Regarding antisocial behaviour, Cllr Mitchell reported she had met with PCSOs who were keen to go into schools with a youth worker. It was reported this was outside of the remit of the Committee, it would be for Joshua Smith, Head of Safe Communities. It was reported the police already ran a programme for primary schools, the Mini Police.


Cllr Birnie noted that Bennetts End Road was due to have a monitoring device, wondering what the evidence was for that decision. The respondent believed it was because it was close to a road canyon, however she would check.


Cllr Timmis wondered whether regulatory officers could do spot checks in villages, rather than focus on Gadebridge Park. The response was that there was a KPI for the team around how often they needed to go to various wards based on the amount of littering in those wards.


Cllr Patterson noted the reporting of 500 fixed penalty notices in Q1, wondering what proportion of those were related to litter. The response was that the vast majority were related to littering. The Chair would work with LFowell to find documentation showing the breakdown of fixed penalty notices. A Councillor reported that he had a spreadsheet showing the detail, noting a high proportion was for cigarette butts, which raised the concern that enforcement officers were motivated by situations where fixed penalty notices may be easy to issue rather than the objective of improving the wellbeing of residents. The Chair noted that all reports she had seen were noting successes due to the number of notices issued. It was suggested the information be provided as an annexe to the minutes, the Chair would endeavour to get information to Committee members regarding the proportion of fines which were litter and what that litter consisted of if that information were available.

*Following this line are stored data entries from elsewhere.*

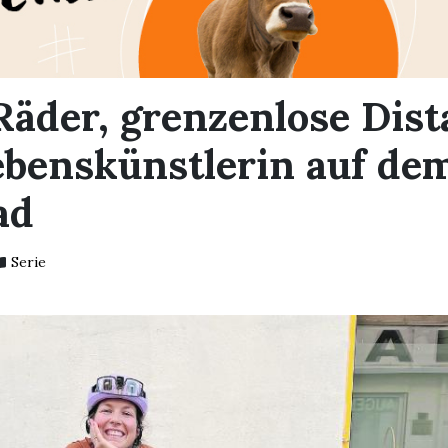
Räder, grenzenlose Dist
ebenskünstlerin auf de
ad
Serie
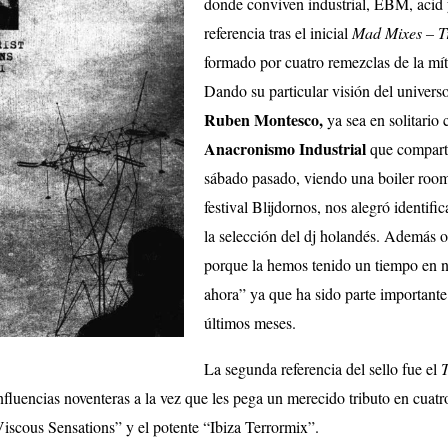
donde conviven industrial, EBM, acid y
referencia tras el inicial
Mad Mixes – T
formado por cuatro remezclas de la mít
Dando su particular visión del univers
Ruben Montesco,
ya sea en solitario
Anacronismo Industrial
que comparte
sábado pasado, viendo una boiler roo
festival Blijdornos, nos alegró identifi
la selección del dj holandés. Además o
porque la hemos tenido un tiempo en 
ahora” ya que ha sido parte importante
últimos meses.
La segunda referencia del sello fue el
fluencias noventeras a la vez que les pega un merecido tributo en cuatr
scous Sensations” y el potente “Ibiza Terrormix”.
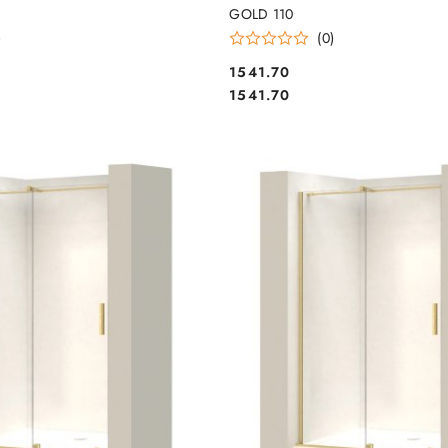
GOLD 110
)
(0)
1541.70
Cena:
Cena:
1541.70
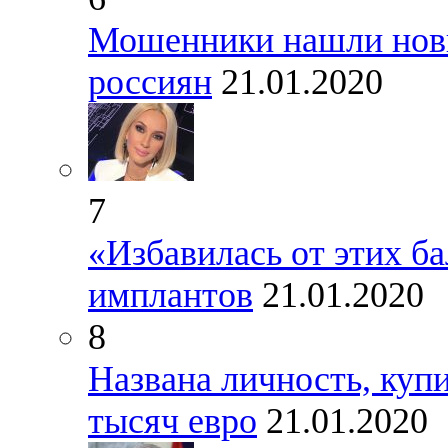
Мошенники нашли новый
россиян
21.01.2020
7
«Избавилась от этих ба
имплантов
21.01.2020
8
Названа личность, куп
тысяч евро
21.01.2020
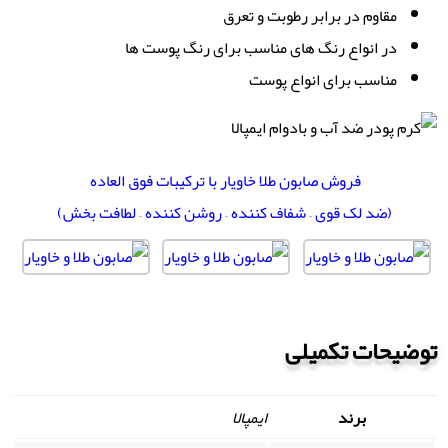
مقاوم در برابر رطوبت و تعرق
در انواع رنگ های مناسب برای رنگ پوست ها
مناسب برای انواع پوست
فروش صابون طلا خاویار با ترکیبات فوق العاده
(ضد لک قوی – شفاف کننده – روشن کننده – لطافت بخش)
توضیحات تکمیلی
برند
ایمپالا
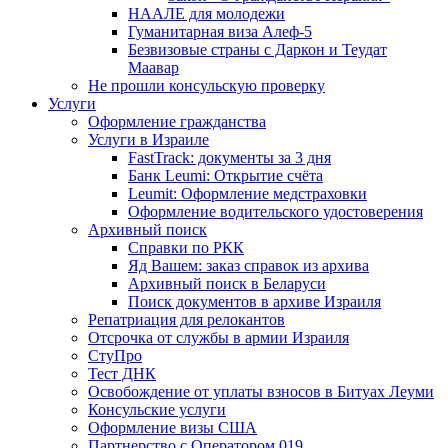
НААЛЕ для молодежи
Гуманитарная виза Алеф-5
Безвизовые страны с Даркон и Теудат
Маавар
Не прошли консульскую проверку
Услуги
Оформление гражданства
Услуги в Израиле
FastTrack: документы за 3 дня
Банк Leumi: Открытие счёта
Leumit: Оформление медстраховки
Оформление водительского удостоверения
Архивный поиск
Справки по РКК
Яд Вашем: заказ справок из архива
Архивный поиск в Беларуси
Поиск документов в архиве Израиля
Репатриация для релокантов
Отсрочка от службы в армии Израиля
СтуПро
Тест ДНК
Освобождение от уплаты взносов в Битуах Леуми
Консульские услуги
Оформление визы США
Партнерство с Оператором 019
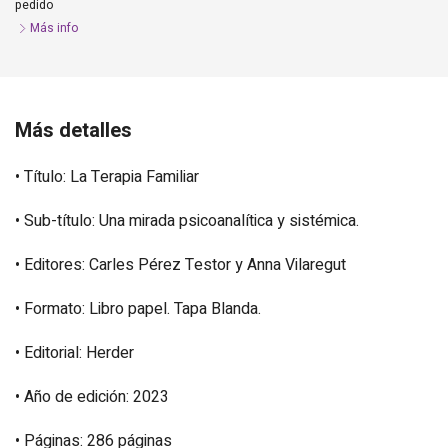
pedido
Más info
Más detalles
• Título: La Terapia Familiar
• Sub-título: Una mirada psicoanalítica y sistémica.
• Editores: Carles Pérez Testor y Anna Vilaregut
• Formato: Libro papel. Tapa Blanda.
• Editorial: Herder
• Año de edición: 2023
• Páginas: 286 páginas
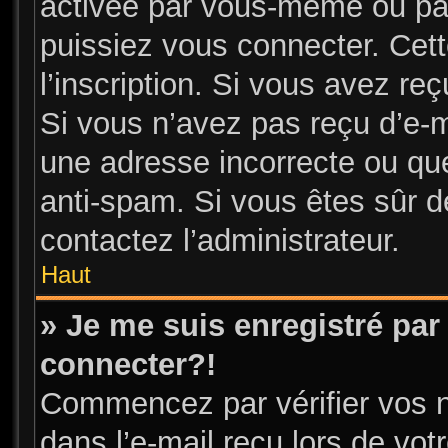
activée par vous-même ou par
puissiez vous connecter. Cett
l’inscription. Si vous avez re
Si vous n’avez pas reçu d’e-m
une adresse incorrecte ou que l
anti-spam. Si vous êtes sûr de
contactez l’administrateur.
Haut
» Je me suis enregistré par
connecter?!
Commencez par vérifier vos n
dans l’e-mail reçu lors de votr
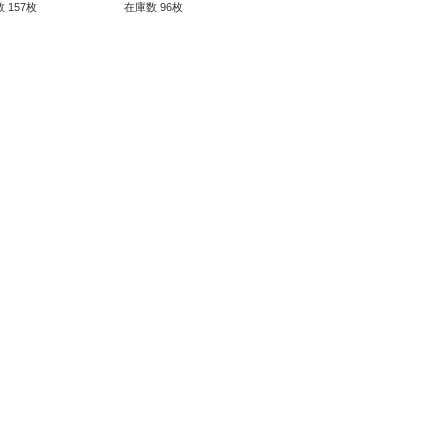
 157枚
在庫数 96枚
在庫数 43枚
在庫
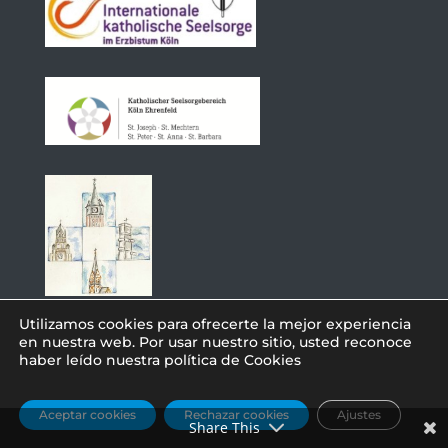
Utilizamos cookies para ofrecerte la mejor experiencia
en nuestra web. Por usar nuestro sitio, usted reconoce
haber leído nuestra política de Cookies
© 2021 Comunidad Católica de lengua
española
By Diseñando Sueños
Aceptar cookies
Rechazar cookies
Ajustes
Share This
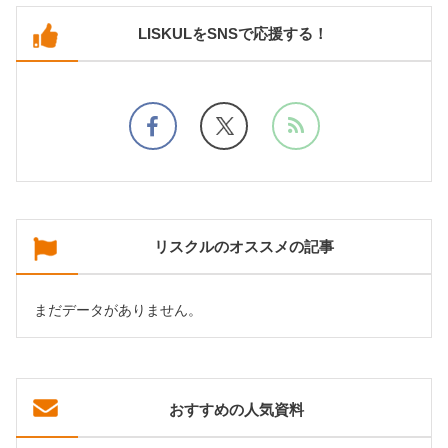
LISKULをSNSで応援する！
リスクルのオススメの記事
まだデータがありません。
おすすめの人気資料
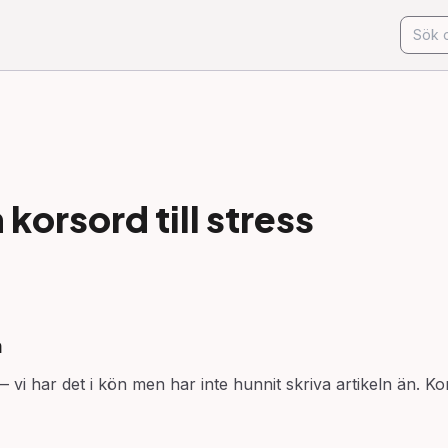
korsord till
stress
n
 vi har det i kön men har inte hunnit skriva artikeln än. Ko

It was noted that the DBC website had a page for PSPOs which was mapped and annexed in order. Littering and dog fouling was across the entire borough, there was a separate mapping for the town centre. Additionally, there were by-laws listed on the website.


The suggestion was made that people using electric scooters were required to have a bell, it was noted that it was actually illegal for them to cycle on the road or pavement.


There was a comment that the canal towpath was a shared use between bicycles and pedestrians, the Canals and Rivers Trust had a code of practice for cyclists. The Chair noted the upcoming Cycling and Walking Plan.